Он опять говорил про злосчастного Ольгиного брата.

— А у меня не неудачная? — спросила Белла.

— Я ничего не говорю, у всех неудачная. Так вот и надо разобраться, почему это так.

— А почему? — спросил Николай.

— Да, вот почему? Почему у меня батька двадцать лет работает, а копейки получает? Почему у меня сестра замуж выйти не может — им жить негде? Почему? Во всем этом надо разобраться?

— Так ты все-таки какое даешь объяснение? — повторил Николай. У него самого родился вдруг ответ, но он не хотел сказать его прямо так, сразу, гордясь собою и желая выведать, не ответит ли кто-либо другой так же.

— Так почему же, потому что война? — подсказал он.

— Да, и война тоже, — не стал спорить Валюев. — Ну и вообще… я даже не знаю сам почему, — признался он покрасневши. — Как-то не задалась жизнь, наверно. Я о нашей семье говорю. Может, мы и сами виноваты. Кое-кто, наверно, и лучше нашего живет. Но, с другой стороны, многие тоже жалуются. И из работяг тоже… Трудностей много еще.

Николай обрадованно слушал его, не потому, что был с ним одного мнения, но потому что все сказанное как-то очень удачно ложилось в линию с этой новой его внезапной яркой мыслью. Он даже поерзывал немного от нетерпения, и нетерпение его наконец было замечено.

— Ну давай! — ободрил его Геворкян, опять, быть может, не без задней мысли проверить, стоит ли чего-нибудь идея, гордости за которую не умел скрыть его приятель-соперник.

— Я думаю, — волнуясь, произнес Николай, — что в чем-то ты прав, конечно. У нас есть трудности с жильем и в сельском хозяйстве отставание… это верно. Но мне кажется, что все это не имеет значения. Да, не имеет. Все дело здесь в том, что наша страна — совершенно особенная… Все дело в том, — затаив дыхание, сказал он, — что все мы живем для будущего… Так же как и те, кто готов был в революцию совсем погибнуть, говоря: «Мы боремся не за себя, не ради своего счастья, но ради счастья будущих поколений», и точно так же все последующие поколения то же самое должны были говорить и думать, погибая… Вот.

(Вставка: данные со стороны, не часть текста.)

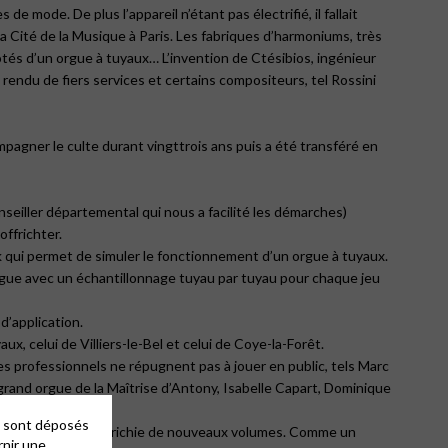
 mode. De plus l’appareil n’étant pas électrifié, il fallait
 Cité de la Musique à Paris. Les fabriques d’harmoniums, très
tés d’un orgue à tuyaux… L’invention de Ctésibios, ingénieur
 rendu de fiers services et certains compositeurs, tel Rossini
agner le culte durant vingttrois ans puis a été transféré en
eiller départemental qui nous a facilité les démarches)
ffrichter.
rk qui permet de simuler le fonctionnement d’un orgue à tuyaux.
d’orgue avec un échantillonnage tuyau par tuyau pour chaque jeu
d’application.
, celui de Villiers-le-Bel et celui de Coye-la-Forêt.
es professionnels ne répugnent pas à jouer en public, tels Marc
 grand orgue de la Maîtrise d’Antony, Isabelle Capart, Dominique
es sont déposés
éennes, sans cesse enrichie de nouveaux volumes. Comme un
rnir une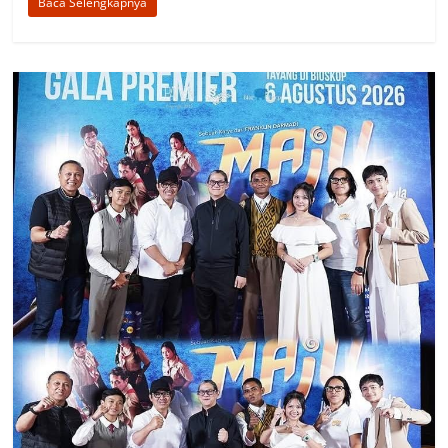
Baca Selengkapnya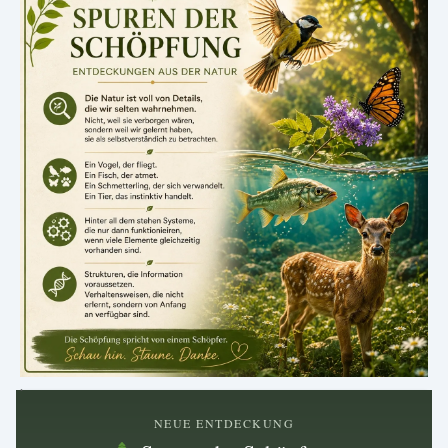
.
NEUE ENTDECKUNG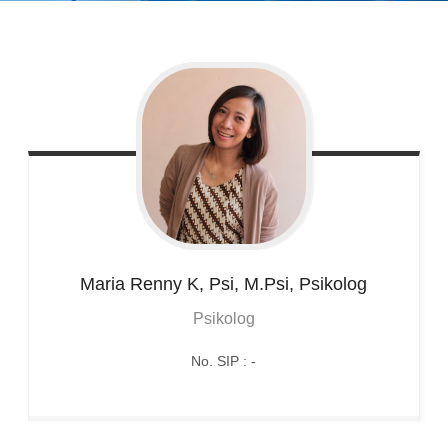
Maria
Renny K, Psi, M.Psi, Psikolog
Psikolog
No. SIP : -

Иначе все лишается смысла. Поэтому то, что есть сегодня, не имеет такого уж значения…

Он запнулся и не знал, не имея навыка, достаточно ли сказанного, чтобы убедить других и привести их ко своей вере. Самому ему это казалось удивительно естественным — думать именно так.

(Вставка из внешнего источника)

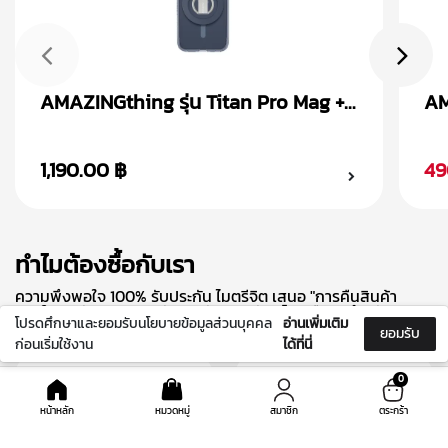
AMAZINGthing รุ่น Titan Pro Mag +
AM
Magnetic Ring เคส iPhone 15
Ma
1,190.00 ฿
49
ทำไมต้องซื้อกับเรา
ความพึงพอใจ 100% รับประกัน ไมตรีจิต เสนอ "การคืนสินค้า
ภายใน 10 วัน"และ "การรับประกันผลิตภัณฑ์ 6 เดือน" สำหรับ
โปรดศึกษาและยอมรับนโยบายข้อมูลส่วนบุคคล
อ่านเพิ่มเติม
ผลิตภัณฑ์ที่เลือก และชำระแล้ว
ยอมรับ
ก่อนเริ่มใช้งาน
ได้ที่นี่
0
หน้าหลัก
หมวดหมู่
สมาชิก
ตระกร้า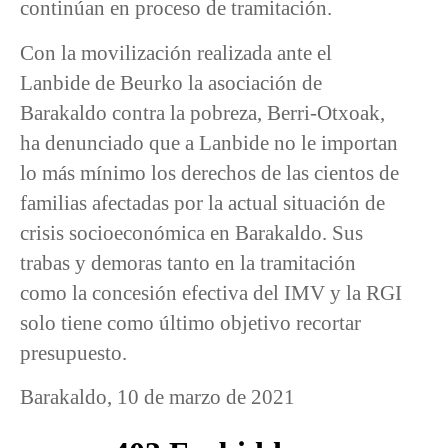
continúan en proceso de tramitación.
Con la movilización realizada ante el
Lanbide de Beurko la asociación de
Barakaldo contra la pobreza, Berri-Otxoak,
ha denunciado que a Lanbide no le importan
lo más mínimo los derechos de las cientos de
familias afectadas por la actual situación de
crisis socioeconómica en Barakaldo. Sus
trabas y demoras tanto en la tramitación
como la concesión efectiva del IMV y la RGI
solo tiene como último objetivo recortar
presupuesto.
Barakaldo, 10 de marzo de 2021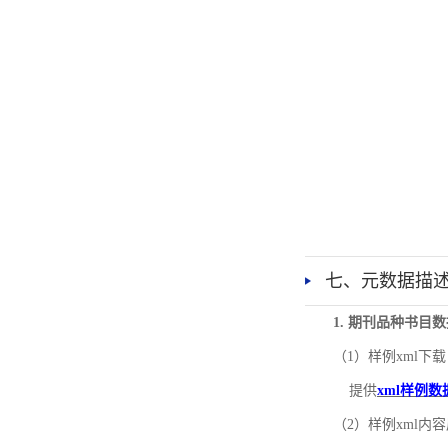
七、元数据描
1. 期刊品种书目
（1）样例xml下载
提供
xml样例数
（2）样例xml内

Он запнулся и не знал, не имея навыка, достаточно ли сказанного, чтобы убедить других и привести их ко своей вере. Самому ему это казалось удивительно естественным — думать именно так.

Друзья, однако, хотели как-то возразить. «Видишь ли…» — задумчиво начал Геворкян, не подобравши еще слов, но уже желая, тем не менее, заявить о своем несогласье и помогая себе рукою с крупными красивыми ногтями, которою он поводил в воздухе, машинально любуясь ею.

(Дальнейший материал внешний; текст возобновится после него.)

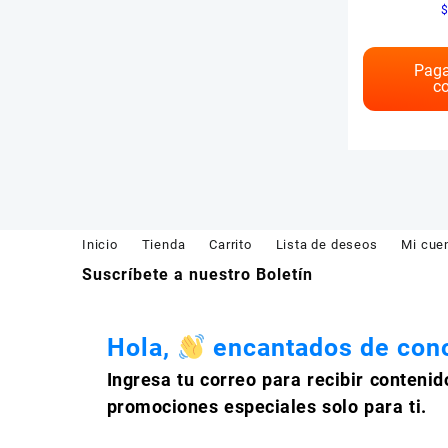
Paga
co
Inicio
Tienda
Carrito
Lista de deseos
Mi cue
Suscríbete a nuestro Boletín
Hola,
encantados de cono
Ingresa tu correo para recibir contenid
promociones especiales solo para ti.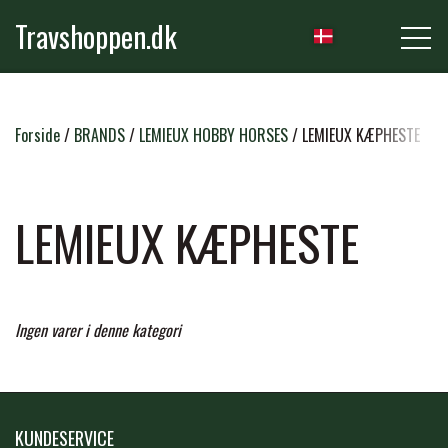
Travshoppen.dk
NYHEDER
Forside
BRANDS
LEMIEUX HOBBY HORSES
LEMIEUX KÆPHESTE
HEST
LEMIEUX KÆPHESTE
GRIMER & TRÆKTOVE
RYTTER
Ingen varer i denne kategori
TRENSER & TILBEHØR
RIDEBUKSER & LEGGINS
PLEJE & STALD
SADLER & TILBEHØR
TRØJER, BLUSER & T-SHIRTS
STRIGLER & TILBEHØR
KUNDESERVICE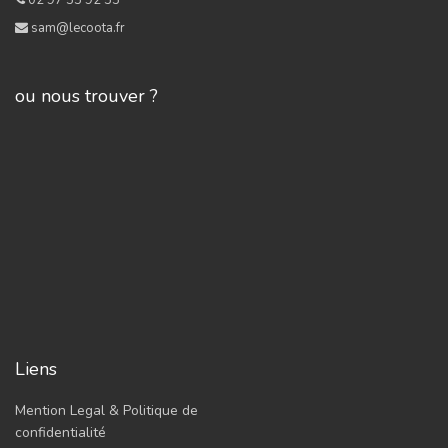
02 97 55 92 55
sam@lecoota.fr
ou nous trouver ?
Liens
Mention Legal & Politique de
confidentialité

Но в этот момент за дверью раздался какой-то шум, возле нее послышались чьи-то шаги и почему-то детские голоса; с той стороны кто-то поворачивал ключ. Розовое, квелое лицо Вени просунулось в щель.

— К вам идут, — прошептал он, втискиваясь целиком и сам себя спьяну прищемляя дверью.

Гости были еще на первом этаже; ему сказали о них игравшие в парадном и обогнавшие их потом по лестнице маленькие девочки — в этом доме, как в деревне, дети всегда бежали вперед, неся жителям важные вести.

— Я постою здесь, — предложил Веня, прислоняясь к косяку.

Он собирался сказать еще что-то о том, что он успел увидеть сверху, но успел лишь показать на пальцах, сколько их… За дверью снова зазвучали звонкие голоса детишек: сюда, сюда, здесь! — дверь отворилась, теперь весьма решительно и резко, и две девические фигуры появились на пороге и некоторое время стояли, как бы давая себя рассмотреть замершим молодым людям.

* * *

Когда Николай после нескольких мгновений этого разглядывания обернулся и изменил позу, потому что смотреть так, уставясь, было уже неприлично, то ему показалось, что чуть ли уже не наступил вечер и спустились сумерки, настолько все как-то вдруг помутнело и стерлось в мерцающей, посеревшей воздушной среде. Он даже испугался этого эффекта, испугался того, что слепнет и что цветовое зрение уже ему отказало. Глаза его и в сомом деле слезились. Он потер их, с неудовольствием заметив, что точь-в-точь повторил жест их близорукой гостьи, брюнетки с большим и нечистым лицом, которая, пройдя вперед, рассматривала, что это такое у них на столе.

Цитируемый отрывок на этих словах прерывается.